Viver na democracia pressupõe a existência da diferença. O fato de um determinado setor da sociedade ter se radicalizado e caminhado em direção à extrema-direita - a uma direita intolerante, machista, homofóbica, extremamente misógina, intolerante do ponto de vista religioso e contra as cotas - é uma reação a algo que, de certa forma, tem a ver com as políticas públicas que foram aparecendo ainda nos governos de Fernando Henrique Cardoso. Depois nos governos do PT, com Lula e Dilma. Essas políticas reconheceram grupos que antes eram silenciados, como os indígenas, os negros, as mulheres, os homossexuais, as pessoas trans... Com isso tudo, eles foram ganhando espaço na realidade brasileira, que é fruto do avanço da própria sociedade, mas que também tem a ver com as políticas públicas criadas. Tem um grupo que ficou bastante incomodado. E a gente vê como muitos homens tratam as mulheres hoje em dia. Matam, maltratam. Eles sempre fizeram isso, mas agora tem algo muito ligado com reação sobre algo que avançou, né? Esses setores que eu citei ganharam visibilidade e isso incomodou. No entanto, agora é o momento de reequilibrar o Brasil e as relações. Porque os negros não vão voltar para as senzalas, as mulheres não vão voltar para a cozinha e os homossexuais não vão voltar para o armário. A sociedade vai ter que se acostumar com a presença dessas pessoas. Há, inclusive, muitas lideranças - vereadores e deputados - que vêm desses lugares de fala... E essas vozes não serão silenciadas assim.

Durante essa digressão que fará por Portugal, Espanha e França, qual é a principal mensagem que quer deixar ao público?
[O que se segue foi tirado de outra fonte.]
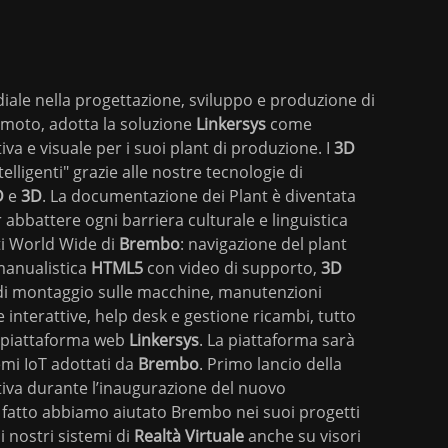
diale nella progettazione, sviluppo e produzione di
 moto, adotta la soluzione
Linkersys
come
va e visuale per i suoi plant di produzione. I
3D
telligenti" grazie alle nostre tecnologie di
D
e
3D
. La documentazione dei Plant è diventata
abbattere ogni barriera culturale e linguistica
nti World Wide di
Brembo
: navigazione del plant
 manualistica
HTML5
con video di supporto,
3D
ni di montaggio sulle macchine, manutenzioni
 interattive, help desk e gestione ricambi, tutto
a piattaforma web
Linkersys
. La piattaforma sarà
emi IoT adottati da
Brembo
. Primo lancio della
iva durante l’inaugurazione del nuovo
i fatto abbiamo aiutato Brembo nei suoi progetti
 nostri sistemi di
Realtà
Virtuale
anche su visori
A minha música transcende questões partidárias e eleitoreiras. As eleições são uma efeméride com a qual eu, como cidadão, dialogo. Mas, a minha música existe antes disso. E eu espero que ela exista depois disso também. Que ela sobreviva a tudo isso. Eu não vou aí para fazer campanha ou para educar as pessoas. A minha mensagem é de arte, de música. Eu vou vestido de amor. Eu quero celebrar com as pessoas a existência da nossa subjetividade. Às vezes se reivindica uma objetividade que, na verdade, é também um tipo de morte. A morte da subjetividade. E ela está na dança, na música, nas crianças, nos mais velhos e no ‘louco’. Então nós não podemos abrir mão dela. Sejamos velhos, crianças, loucos... Sejamos lúdicos. Ser lúdico é ser bastante subversivo num mundo que se fantasia de objetivo para enquadrar as pessoas.